I found it very interesting and will have a good look at that site.

Rediffusion were called British Cable TV by the time that I joined them back in 1987 they had a few name changes and were part of the BET group of companies. They were bought by Robert Maxwell around that time who asset stripped the company, I am not sure of the full details but he paid say £1M for the entire company and sold one of the buildings for around £750K shortly after. Maxwell sold parts of the company ie: Guildford and Cardiff to Insight communications. When Maxwell died there was a management takeover and the company changed name from Maxwell Cable to Metro Cable, the directors paid less than £1M for the company from the administrators and sold half of the company around 3 years later to CableTel who then bought ntl and used the ntl name.

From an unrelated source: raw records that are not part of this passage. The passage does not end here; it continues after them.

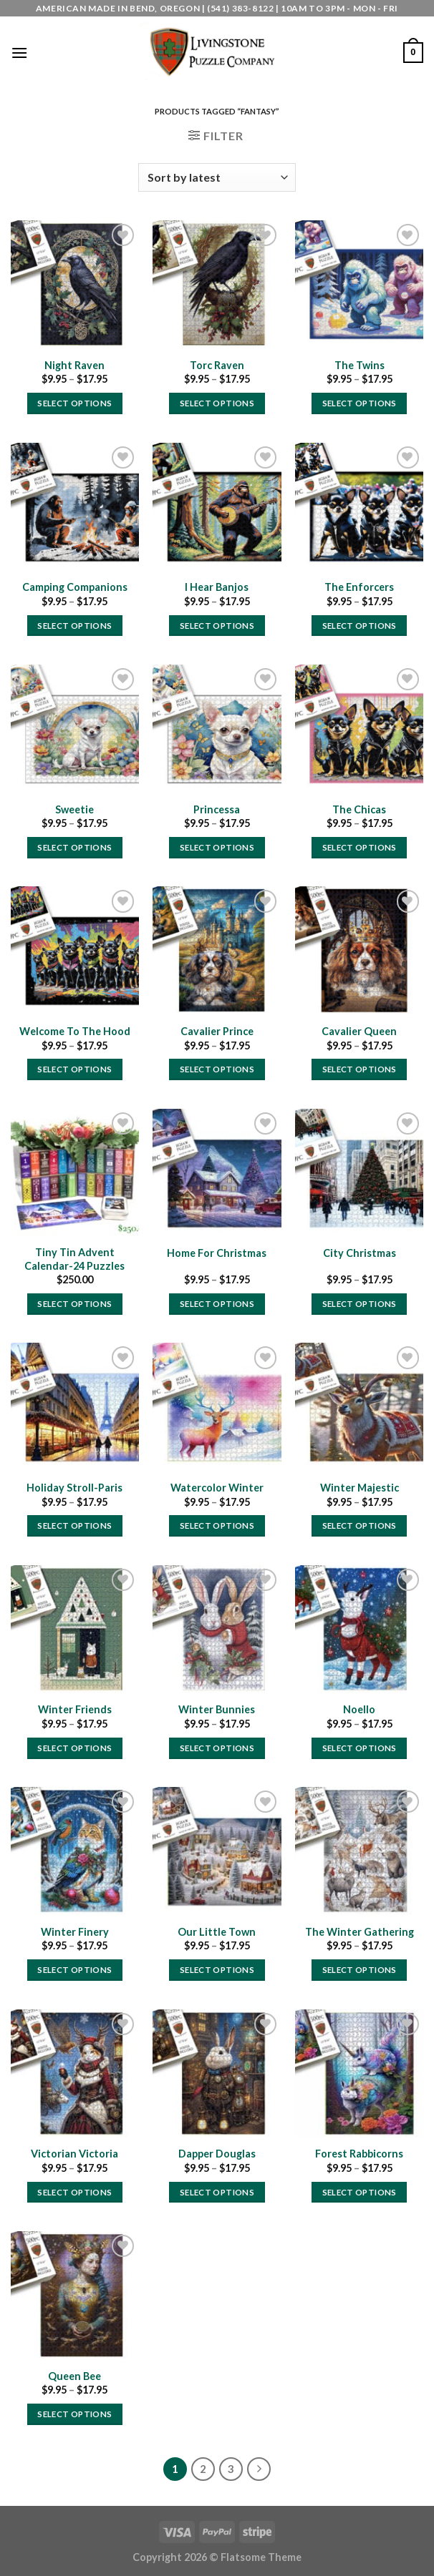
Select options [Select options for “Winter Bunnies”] (217, 1748)
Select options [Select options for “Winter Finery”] (74, 1969)
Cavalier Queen (359, 1031)
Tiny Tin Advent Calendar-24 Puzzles (74, 1259)
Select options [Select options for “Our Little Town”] (217, 1969)
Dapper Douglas (217, 2154)
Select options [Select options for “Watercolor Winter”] (217, 1525)
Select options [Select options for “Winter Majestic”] (359, 1525)
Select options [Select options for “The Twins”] (359, 403)
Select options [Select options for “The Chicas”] (359, 847)
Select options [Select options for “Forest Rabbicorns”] (359, 2192)
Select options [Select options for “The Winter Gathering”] (359, 1969)
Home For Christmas (216, 1253)
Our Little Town (217, 1932)
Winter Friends (75, 1709)
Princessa (216, 809)
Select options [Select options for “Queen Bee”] (74, 2414)
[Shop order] (217, 177)
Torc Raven (217, 365)
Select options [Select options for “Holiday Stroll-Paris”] (74, 1525)
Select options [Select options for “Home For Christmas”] (217, 1303)
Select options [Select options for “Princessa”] (217, 847)
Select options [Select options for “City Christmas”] (359, 1303)
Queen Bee (74, 2376)
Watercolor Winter (217, 1488)
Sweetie (74, 809)
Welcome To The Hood (74, 1031)
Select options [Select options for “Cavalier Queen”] (359, 1069)
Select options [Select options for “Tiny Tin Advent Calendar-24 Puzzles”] (74, 1303)
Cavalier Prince (217, 1031)
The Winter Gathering (359, 1932)
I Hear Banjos (217, 587)
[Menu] (19, 52)
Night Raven (74, 365)
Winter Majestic (359, 1488)
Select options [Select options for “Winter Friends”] (74, 1748)
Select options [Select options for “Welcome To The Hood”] (74, 1069)
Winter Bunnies (216, 1709)
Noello (359, 1709)
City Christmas (359, 1253)
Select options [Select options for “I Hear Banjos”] (217, 625)
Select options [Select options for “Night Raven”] (74, 403)
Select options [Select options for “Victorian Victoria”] (74, 2192)
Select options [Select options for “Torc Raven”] (217, 403)
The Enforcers (359, 587)
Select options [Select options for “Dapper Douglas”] (217, 2192)
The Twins (359, 365)
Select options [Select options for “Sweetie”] (74, 847)
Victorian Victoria (74, 2154)
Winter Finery (75, 1932)
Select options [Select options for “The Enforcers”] (359, 625)
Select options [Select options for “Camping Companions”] (74, 625)
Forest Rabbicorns (359, 2154)
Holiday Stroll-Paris (74, 1488)
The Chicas (359, 809)
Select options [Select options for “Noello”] (359, 1748)
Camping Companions (74, 587)
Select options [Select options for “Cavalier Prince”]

To put th ntl history into context, the broadcast side used to be the "Home Office" before it was privatised by Maggie, and the Residential cable side was owned by the parent company Ocom communications in the states, they formed Insight communications over here and later changed the name to CableTel, when CableTel bought NTL they used the name but changed it soon after to ntl.

I was told that the first Cable TV system was in the Rhondda valley!

I have also worked on the old system in Bristol, mainly at the headend they had with the pair of 3.7M dishes when they were running programs like Music Box, the original Sky channel and movies on tapes a few years before Astra 1 was put into orbit.

The old Rediffusion company also had an interactive system back in the 80's and an 860MHz broadband system in the Rhondda in the very early 90's, some of the shestring stuff we did was way ahead of ntl including the VOIP telephone trials we were doing. It's a pity things didn't work out differently because being bought by the Americans ie: ntl/CableTel actually stopped a lot of development in this country and put us back many years.